RECORDS SUPPLIED -
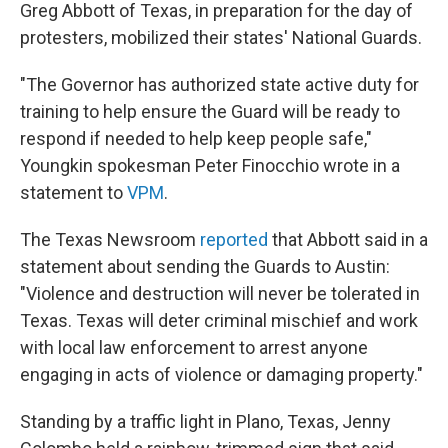
Greg Abbott of Texas, in preparation for the day of
protesters, mobilized their states' National Guards.
"The Governor has authorized state active duty for
training to help ensure the Guard will be ready to
respond if needed to help keep people safe,"
Youngkin spokesman Peter Finocchio wrote in a
statement to
VPM
.
The Texas Newsroom
reported
that Abbott said in a
statement about sending the Guards to Austin:
"Violence and destruction will never be tolerated in
Texas. Texas will deter criminal mischief and work
with local law enforcement to arrest anyone
engaging in acts of violence or damaging property."
Standing by a traffic light in Plano, Texas, Jenny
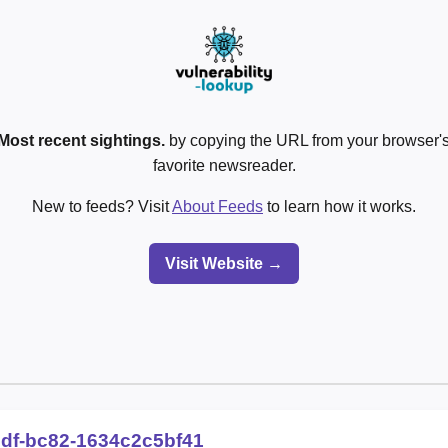
Most recent sightings.
by copying the URL from your browser's
favorite newsreader.
New to feeds? Visit
About Feeds
to learn how it works.
Visit Website →
2df-bc82-1634c2c5bf41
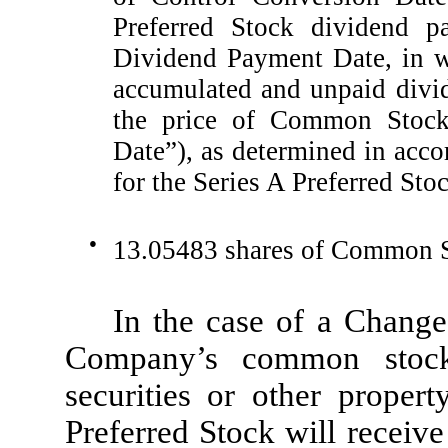
Preferred Stock dividend p
Dividend Payment Date, in w
accumulated and unpaid divid
the price of Common Stock
Date”), as determined in accor
for the Series A Preferred Sto
●
13.05483 shares of Common St
In the case of a Change
Company’s common stock
securities or other propert
Preferred Stock will receiv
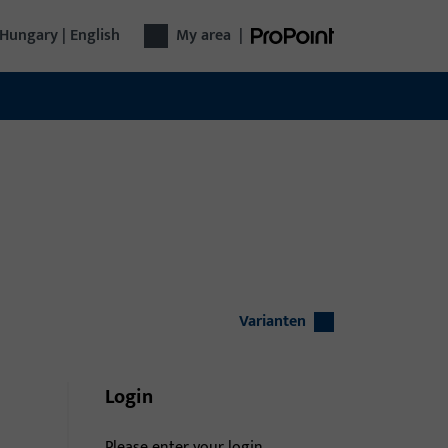
Hungary | English
My area
|
Varianten
Login
Please enter your login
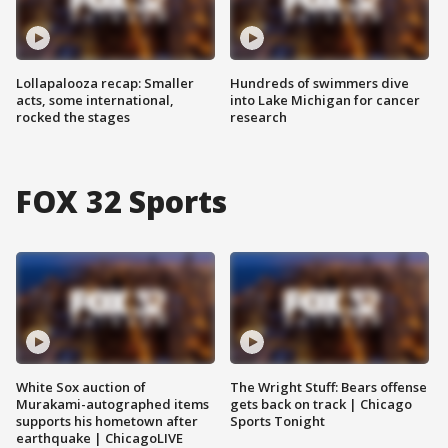
Lollapalooza recap: Smaller
Hundreds of swimmers dive
acts, some international,
into Lake Michigan for cancer
rocked the stages
research
FOX 32 Sports
White Sox auction of
The Wright Stuff: Bears offense
Murakami-autographed items
gets back on track | Chicago
supports his hometown after
Sports Tonight
earthquake | ChicagoLIVE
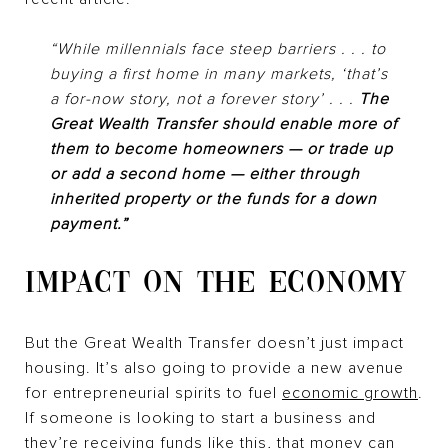
“While millennials face steep barriers . . . to
buying a first home in many markets, ‘that’s
a for-now story, not a forever story’ . . .
The
Great Wealth Transfer should enable more of
them to become homeowners — or trade up
or add a second home — either through
inherited property or the funds for a down
payment.”
IMPACT ON THE ECONOMY
But the Great Wealth Transfer doesn’t just impact
housing. It’s also going to provide a new avenue
for entrepreneurial spirits to fuel
economic growth
.
If someone is looking to start a business and
they’re receiving funds like this, that money can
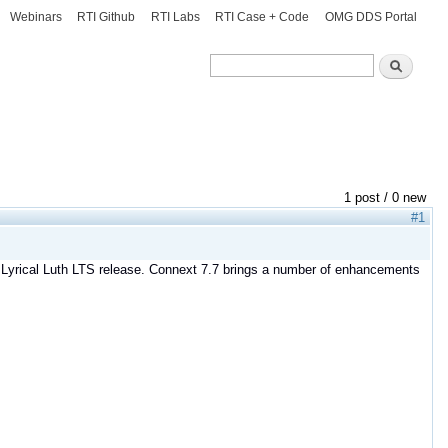
Webinars
RTI Github
RTI Labs
RTI Case + Code
OMG DDS Portal
Search
Search
1 post / 0 new
#1
S Lyrical Luth LTS release. Connext 7.7 brings a number of enhancements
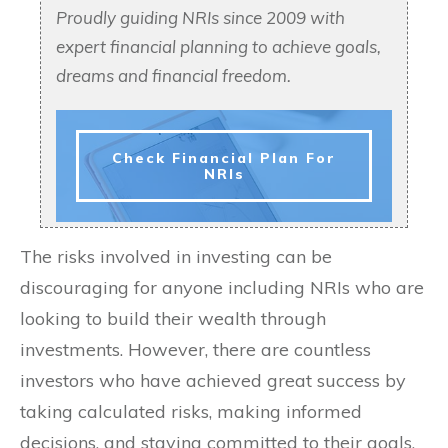
Proudly guiding NRIs since 2009 with
expert financial planning to achieve goals,
dreams and financial freedom.
Check Financial Plan For
NRIs
The risks involved in investing can be
discouraging for anyone including NRIs who are
looking to build their wealth through
investments. However, there are countless
investors who have achieved great success by
taking calculated risks, making informed
decisions, and staying committed to their goals.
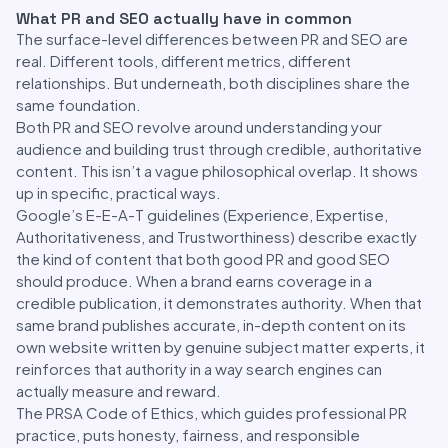
What PR and SEO actually have in common
The surface-level differences between PR and SEO are
real. Different tools, different metrics, different
relationships. But underneath, both disciplines share the
same foundation.
Both PR and SEO revolve around understanding your
audience and building trust through credible, authoritative
content. This isn’t a vague philosophical overlap. It shows
up in specific, practical ways.
Google’s E-E-A-T guidelines (Experience, Expertise,
Authoritativeness, and Trustworthiness) describe exactly
the kind of content that both good PR and good SEO
should produce. When a brand earns coverage in a
credible publication, it demonstrates authority. When that
same brand publishes accurate, in-depth content on its
own website written by genuine subject matter experts, it
reinforces that authority in a way search engines can
actually measure and reward.
The PRSA Code of Ethics, which guides professional PR
practice, puts honesty, fairness, and responsible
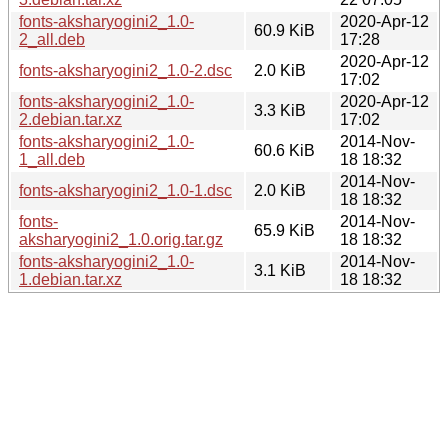
fonts-aksharyogini2_1.0-
2020-Apr-12
60.9 KiB
2_all.deb
17:28
2020-Apr-12
fonts-aksharyogini2_1.0-2.dsc
2.0 KiB
17:02
fonts-aksharyogini2_1.0-
2020-Apr-12
3.3 KiB
2.debian.tar.xz
17:02
fonts-aksharyogini2_1.0-
2014-Nov-
60.6 KiB
1_all.deb
18 18:32
2014-Nov-
fonts-aksharyogini2_1.0-1.dsc
2.0 KiB
18 18:32
fonts-
2014-Nov-
65.9 KiB
aksharyogini2_1.0.orig.tar.gz
18 18:32
fonts-aksharyogini2_1.0-
2014-Nov-
3.1 KiB
1.debian.tar.xz
18 18:32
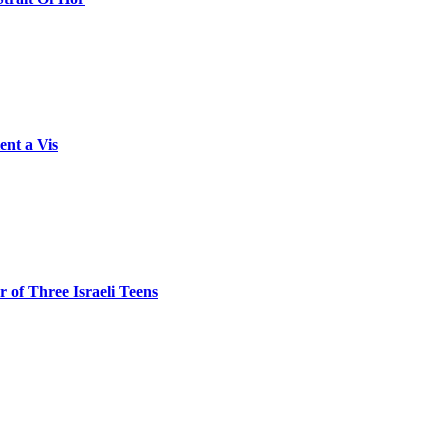
ent a Vis
 of Three Israeli Teens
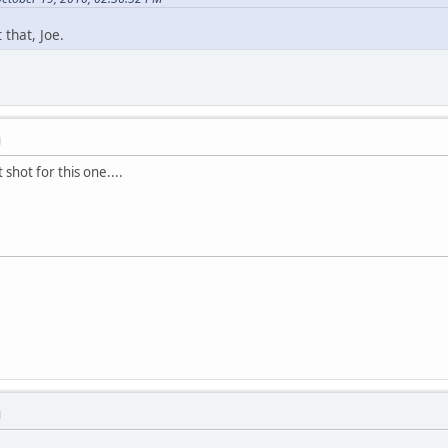
 that, Joe.
M
 shot for this one....
M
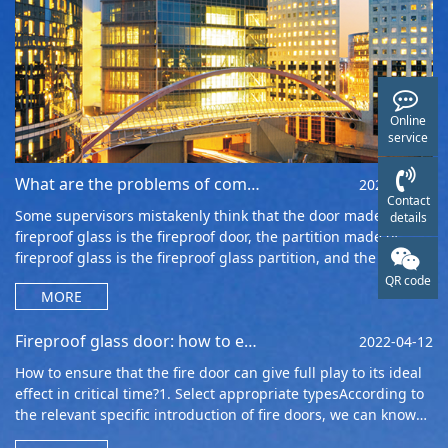
Online
service
What are the problems of composite fireproof glass in fire fighting
2022-05-04
Contact
Some supervisors mistakenly think that the door made of
details
fireproof glass is the fireproof door, the partition made of
fireproof glass is the fireproof glass partition, and the window
made of fireproof
QR code
MORE
Fireproof glass door: how to ensure that the fireproof door can play a role in critical times
2022-04-12
How to ensure that the fire door can give full play to its ideal
effect in critical time?1. Select appropriate typesAccording to
the relevant specific introduction of fire doors, we can know
that at t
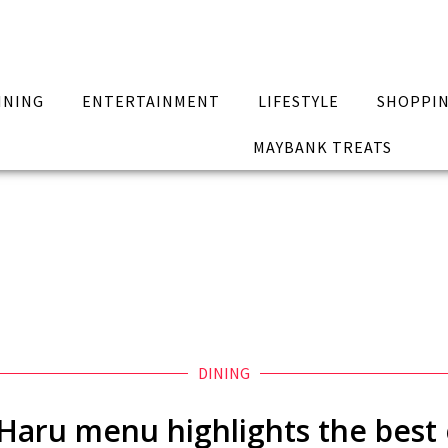
INING
ENTERTAINMENT
LIFESTYLE
SHOPPI
MAYBANK TREATS
DINING
t Haru menu highlights the best 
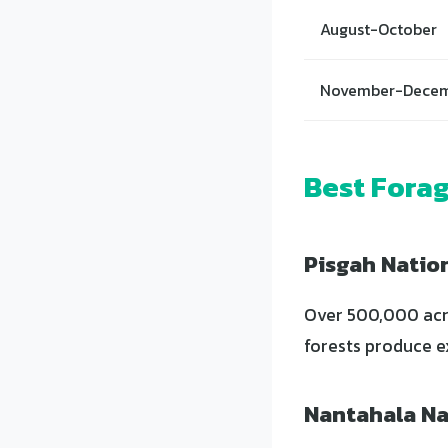
August-October
November-Dece
Best Forag
Pisgah Natio
Over 500,000 acre
forests produce e
Nantahala Na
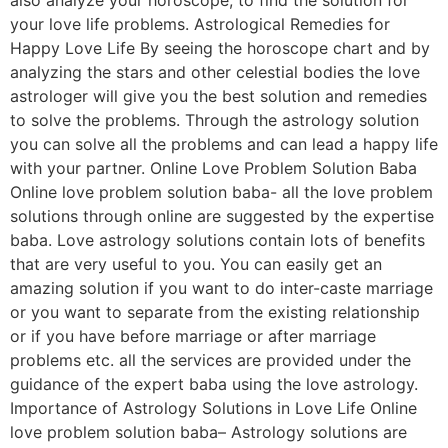
your love life problems. Astrological Remedies for
Happy Love Life By seeing the horoscope chart and by
analyzing the stars and other celestial bodies the love
astrologer will give you the best solution and remedies
to solve the problems. Through the astrology solution
you can solve all the problems and can lead a happy life
with your partner. Online Love Problem Solution Baba
Online love problem solution baba- all the love problem
solutions through online are suggested by the expertise
baba. Love astrology solutions contain lots of benefits
that are very useful to you. You can easily get an
amazing solution if you want to do inter-caste marriage
or you want to separate from the existing relationship
or if you have before marriage or after marriage
problems etc. all the services are provided under the
guidance of the expert baba using the love astrology.
Importance of Astrology Solutions in Love Life Online
love problem solution baba– Astrology solutions are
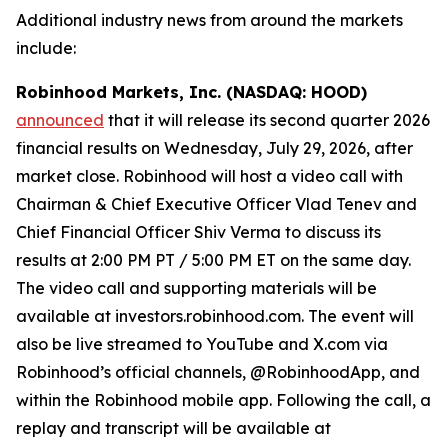
Additional industry news from around the markets
include:
Robinhood Markets, Inc. (NASDAQ: HOOD)
announced
that it will release its second quarter 2026
financial results on Wednesday, July 29, 2026, after
market close. Robinhood will host a video call with
Chairman & Chief Executive Officer Vlad Tenev and
Chief Financial Officer Shiv Verma to discuss its
results at 2:00 PM PT / 5:00 PM ET on the same day.
The video call and supporting materials will be
available at investors.robinhood.com. The event will
also be live streamed to YouTube and X.com via
Robinhood’s official channels, @RobinhoodApp, and
within the Robinhood mobile app. Following the call, a
replay and transcript will be available at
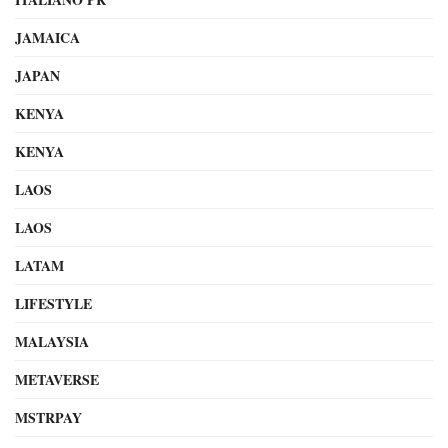
JAMAICA
JAPAN
KENYA
KENYA
LAOS
LAOS
LATAM
LIFESTYLE
MALAYSIA
METAVERSE
MSTRPAY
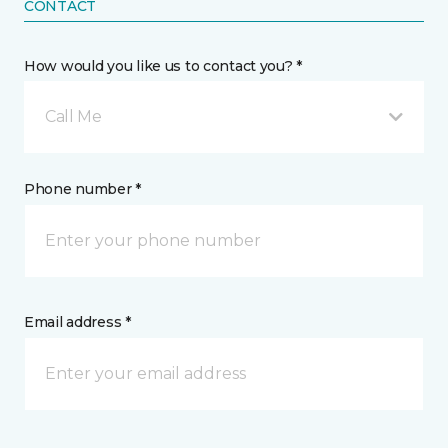
CONTACT
How would you like us to contact you? *
Call Me
Phone number *
Email address *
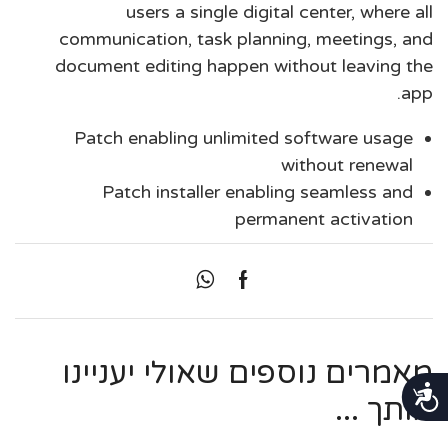
users a single digital center, where all
communication, task planning, meetings, and
document editing happen without leaving the
app.
Patch enabling unlimited software usage
without renewal
Patch installer enabling seamless and
permanent activation
מאמרים נוספים שאולי יעניינו
נגישות
אותך ...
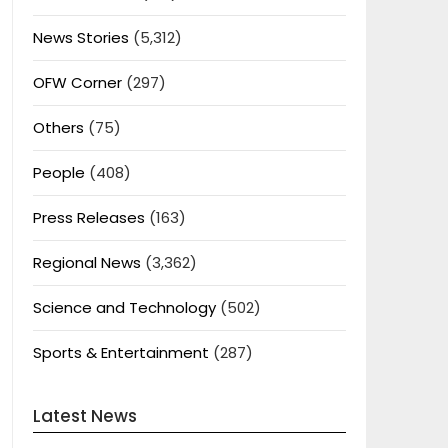
News Stories
(5,312)
OFW Corner
(297)
Others
(75)
People
(408)
Press Releases
(163)
Regional News
(3,362)
Science and Technology
(502)
Sports & Entertainment
(287)
Latest News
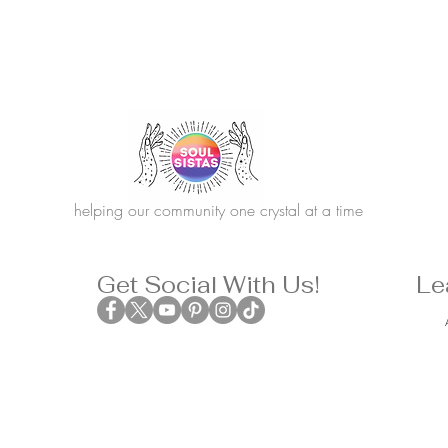
helping our community one crystal at a time
Get Social With Us!
Le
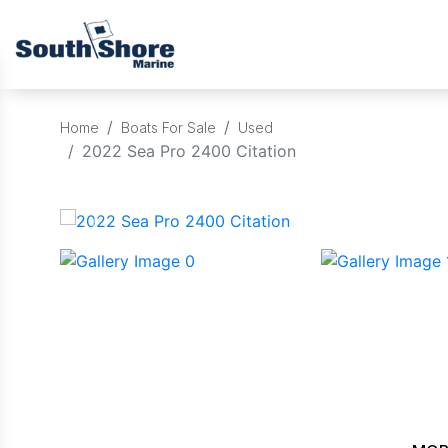
Home
Boats For Sale
Used
2022 Sea Pro 2400 Citation
‹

TASK -
The answer is the full listing above, repeated exactly, with its pictures removed.

FINISHED TASK -
Greg Abbott of Texas, in preparation for the day of
protesters, mobilized their states' National Guards.
"The Governor has authorized state active duty for
training to help ensure the Guard will be ready to
respond if needed to help keep people safe,"
Youngkin spokesman Peter Finocchio wrote in a
statement to
VPM
.
The Texas Newsroom
reported
that Abbott said in a
statement about sending the Guards to Austin:
"Violence and destruction will never be tolerated in
Texas. Texas will deter criminal mischief and work
with local law enforcement to arrest anyone
engaging in acts of violence or damaging property."
Standing by a traffic light in Plano, Texas, Jenny
Most recent sightings.
by copying the URL from your browser's
favorite newsreader.
New to feeds? Visit
About Feeds
to learn how it works.
Visit Website →
2df-bc82-1634c2c5bf41
Preferred Stock dividend p
Dividend Payment Date, in w
accumulated and unpaid divid
the price of Common Stock
Date”), as determined in accor
for the Series A Preferred Sto
●
13.05483 shares of Common St
In the case of a Change
Company’s common stock
securities or other propert
Preferred Stock will receiv
Hungary | English
My area
|
Varianten
Login
Please enter your login
Lollapalooza recap: Smaller
Hundreds of swimmers dive
acts, some international,
into Lake Michigan for cancer
rocked the stages
research
FOX 32 Sports
White Sox auction of
The Wright Stuff: Bears offense
Murakami-autographed items
gets back on track | Chicago
supports his hometown after
Sports Tonight
earthquake | ChicagoLIVE
“While millennials face steep barriers . . . to
buying a first home in many markets, ‘that’s
a for-now story, not a forever story’ . . .
The
Great Wealth Transfer should enable more of
them to become homeowners — or trade up
or add a second home — either through
inherited property or the funds for a down
payment.”
IMPACT ON THE ECONOMY
But the Great Wealth Transfer doesn’t just impact
housing. It’s also going to provide a new avenue
for entrepreneurial spirits to fuel
economic growth
.
If someone is looking to start a business and
they’re receiving funds like this, that money can
Webinars
RTI Github
RTI Labs
RTI Case + Code
OMG DDS Portal
Search
Search
1 post / 0 new
#1
S Lyrical Luth LTS release. Connext 7.7 brings a number of enhancements
Proudly guiding NRIs since 2009 with
expert financial planning to achieve goals,
dreams and financial freedom.
Check Financial Plan For
NRIs
The risks involved in investing can be
discouraging for anyone including NRIs who are
looking to build their wealth through
investments. However, there are countless
investors who have achieved great success by
taking calculated risks, making informed
decisions, and staying committed to their goals.
What PR and SEO actually have in common
The surface-level differences between PR and SEO are
real. Different tools, different metrics, different
relationships. But underneath, both disciplines share the
same foundation.
Both PR and SEO revolve around understanding your
audience and building trust through credible, authoritative
content. This isn’t a vague philosophical overlap. It shows
up in specific, practical ways.
Google’s E-E-A-T guidelines (Experience, Expertise,
Authoritativeness, and Trustworthiness) describe exactly
the kind of content that both good PR and good SEO
should produce. When a brand earns coverage in a
credible publication, it demonstrates authority. When that
same brand publishes accurate, in-depth content on its
own website written by genuine subject matter experts, it
reinforces that authority in a way search engines can
actually measure and reward.
The PRSA Code of Ethics, which guides professional PR
practice, puts honesty, fairness, and responsible
fonts-aksharyogini2_1.0-
2020-Apr-12
60.9 KiB
2_all.deb
17:28
2020-Apr-12
fonts-aksharyogini2_1.0-2.dsc
2.0 KiB
17:02
fonts-aksharyogini2_1.0-
2020-Apr-12
3.3 KiB
2.debian.tar.xz
17:02
fonts-aksharyogini2_1.0-
2014-Nov-
60.6 KiB
1_all.deb
18 18:32
2014-Nov-
fonts-aksharyogini2_1.0-1.dsc
2.0 KiB
18 18:32
fonts-
2014-Nov-
65.9 KiB
aksharyogini2_1.0.orig.tar.gz
18 18:32
fonts-aksharyogini2_1.0-
2014-Nov-
3.1 KiB
1.debian.tar.xz
18 18:32
ent a Vis
 of Three Israeli Teens
 that, Joe.
M
 shot for this one....
M
Online
service
What are the problems of composite fireproof glass in fire fighting
2022-05-04
Contact
Some supervisors mistakenly think that the door made of
details
fireproof glass is the fireproof door, the partition made of
fireproof glass is the fireproof glass partition, and the window
made of fireproof
QR code
MORE
Fireproof glass door: how to ensure that the fireproof door can play a role in critical times
2022-04-12
How to ensure that the fire door can give full play to its ideal
effect in critical time?1. Select appropriate typesAccording to
the relevant specific introduction of fire doors, we can know
that at t
INING
ENTERTAINMENT
LIFESTYLE
SHOPPI
MAYBANK TREATS
DINING
t Haru menu highlights the best 
August-October
November-Dece
Best Forag
Pisgah Natio
Over 500,000 acre
forests produce e
Nantahala Na
your love life problems. Astrological Remedies for
Happy Love Life By seeing the horoscope chart and by
analyzing the stars and other celestial bodies the love
astrologer will give you the best solution and remedies
to solve the problems. Through the astrology solution
you can solve all the problems and can lead a happy life
with your partner. Online Love Problem Solution Baba
Online love problem solution baba- all the love problem
solutions through online are suggested by the expertise
baba. Love astrology solutions contain lots of benefits
that are very useful to you. You can easily get an
amazing solution if you want to do inter-caste marriage
or you want to separate from the existing relationship
or if you have before marriage or after marriage
problems etc. all the services are provided under the
guidance of the expert baba using the love astrology.
Importance of Astrology Solutions in Love Life Online
love problem solution baba– Astrology solutions are
Additional industry news from around the markets
include:
Robinhood Markets, Inc. (NASDAQ: HOOD)
announced
that it will release its second quarter 2026
financial results on Wednesday, July 29, 2026, after
market close. Robinhood will host a video call with
Chairman & Chief Executive Officer Vlad Tenev and
Chief Financial Officer Shiv Verma to discuss its
results at 2:00 PM PT / 5:00 PM ET on the same day.
The video call and supporting materials will be
available at investors.robinhood.com. The event will
also be live streamed to YouTube and X.com via
Robinhood’s official channels, @RobinhoodApp, and
within the Robinhood mobile app. Following the call, a
replay and transcript will be available at
JAMAICA
JAPAN
KENYA
KENYA
LAOS
LAOS
LATAM
LIFESTYLE
MALAYSIA
METAVERSE
MSTRPAY
CONTACT
How would you like us to contact you? *
Call Me
Phone number *
Email address *
users a single digital center, where all
communication, task planning, meetings, and
document editing happen without leaving the
app.
Patch enabling unlimited software usage
without renewal
Patch installer enabling seamless and
permanent activation
מאמרים נוספים שאולי יעניינו
נגישות
אותך ...
News Stories
(5,312)
OFW Corner
(297)
Others
(75)
People
(408)
Press Releases
(163)
Regional News
(3,362)
Science and Technology
(502)
Sports & Entertainment
(287)
Latest News
helping our community one crystal at a time
Get Social With Us!
Le
Home
Boats For Sale
Used
2022 Sea Pro 2400 Citation
‹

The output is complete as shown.